TASK ITEM
An exact transcription is needed of the lines below from the one with "金目鯛が水揚げされています。深海魚という性質" through the one with "d’équipement permet l’utilisation", with no other lines and no pictures.

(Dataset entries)

# # #

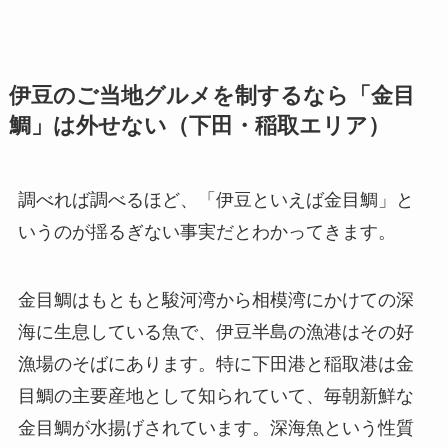
伊豆のご当地グルメを制するなら「金目
鯛」は外せない（下田・稲取エリア）
調べれば調べるほど、「伊豆といえば金目鯛」と
いうのが揺るぎない事実だとわかってきます。
金目鯛はもともと駿河湾から相模湾にかけての深
海に生息している魚で、伊豆半島の漁港はその好
漁場のそばにあります。特に下田港と稲取港は金
目鯛の主要産地として知られていて、毎朝新鮮な
金目鯛が水揚げされています。深海魚という性質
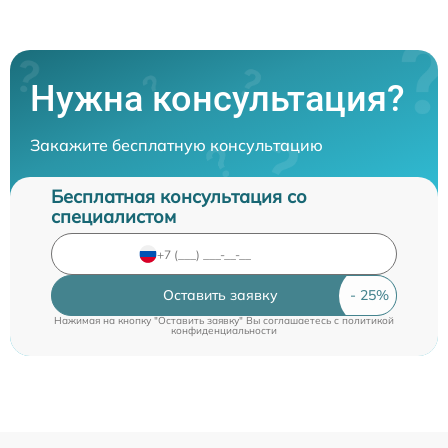
Нужна консультация?
Закажите бесплатную консультацию
Бесплатная консультация со
специалистом
Оставить заявку
Нажимая на кнопку "Оставить заявку" Вы соглашаетесь c
политикой
конфиденциальности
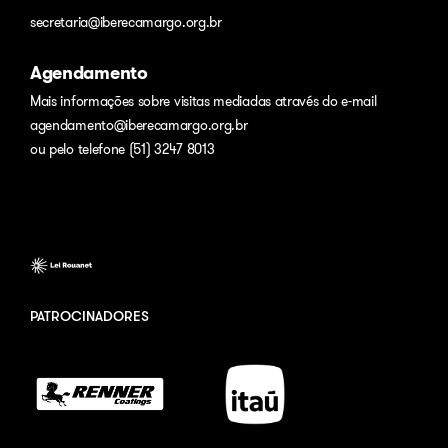
secretaria@iberecamargo.org.br
Agendamento
Mais informações sobre visitas mediadas através do e-mail
agendamento@iberecamargo.org.br
ou pelo telefone (51) 3247 8013
PATROCINADORES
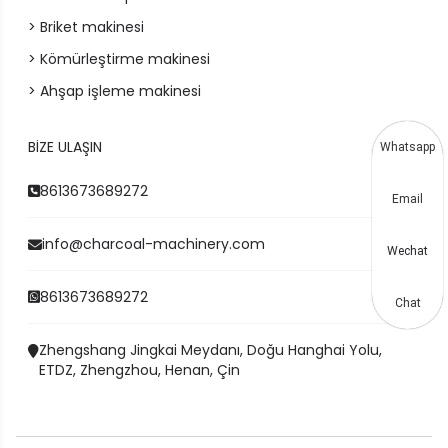
> Briket makinesi
> Kömürleştirme makinesi
> Ahşap işleme makinesi
BIZE ULAŞIN
Whatsapp
8613673689272
Email
info@charcoal-machinery.com
Wechat
8613673689272
Chat
Zhengshang Jingkai Meydanı, Doğu Hanghai Yolu,
ETDZ, Zhengzhou, Henan, Çin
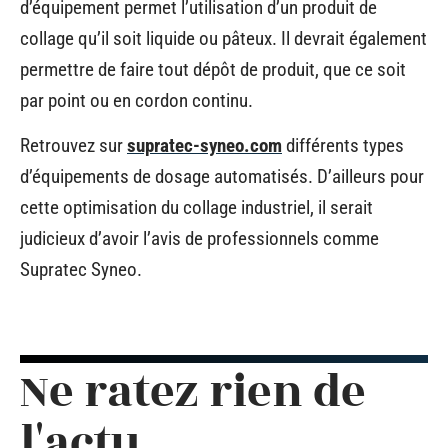
d’équipement permet l’utilisation d’un produit de
collage qu’il soit liquide ou pâteux. Il devrait également
permettre de faire tout dépôt de produit, que ce soit
par point ou en cordon continu.
Retrouvez sur
supratec-syneo.com
différents types
d’équipements de dosage automatisés. D’ailleurs pour
cette optimisation du collage industriel, il serait
judicieux d’avoir l’avis de professionnels comme
Supratec Syneo.
Ne ratez rien de
l'actu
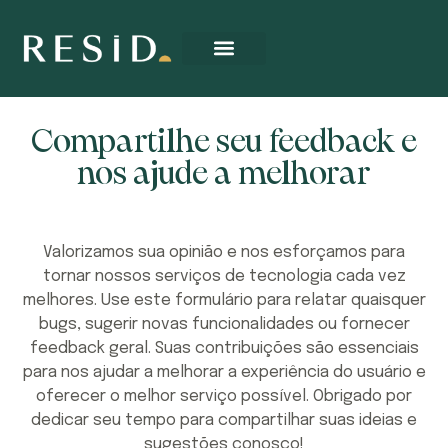
Compartilhe seu feedback e
nos ajude a melhorar
Valorizamos sua opinião e nos esforçamos para
tornar nossos serviços de tecnologia cada vez
melhores. Use este formulário para relatar quaisquer
bugs, sugerir novas funcionalidades ou fornecer
feedback geral. Suas contribuições são essenciais
para nos ajudar a melhorar a experiência do usuário e
oferecer o melhor serviço possível. Obrigado por
dedicar seu tempo para compartilhar suas ideias e
sugestões conosco!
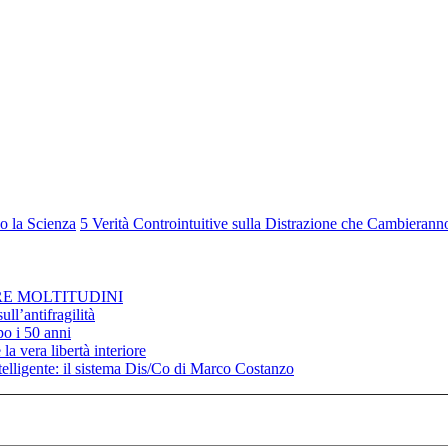
o la Scienza
5 Verità Controintuitive sulla Distrazione che Cambierann
RE MOLTITUDINI
ll’antifragilità
po i 50 anni
la vera libertà interiore
elligente: il sistema Dis/Co di Marco Costanzo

# # #

ANSWER BOX
金目鯛が水揚げされています。深海魚という性質
Нужна консультация?
Закажите бесплатную консультацию
Бесплатная консультация со
специалистом
Оставить заявку
Нажимая на кнопку "Оставить заявку" Вы соглашаетесь c
политикой
конфиденциальности
secretaria@iberecamargo.org.br
Agendamento
Mais informações sobre visitas mediadas através do e-mail
agendamento@iberecamargo.org.br
ou pelo telefone (51) 3247 8013
PATROCINADORES
> Briket makinesi
> Kömürleştirme makinesi
> Ahşap işleme makinesi
BIZE ULAŞIN
Whatsapp
8613673689272
Email
info@charcoal-machinery.com
Wechat
8613673689272
Chat
Zhengshang Jingkai Meydanı, Doğu Hanghai Yolu,
ETDZ, Zhengzhou, Henan, Çin
d’équipement permet l’utilisation d’un produit de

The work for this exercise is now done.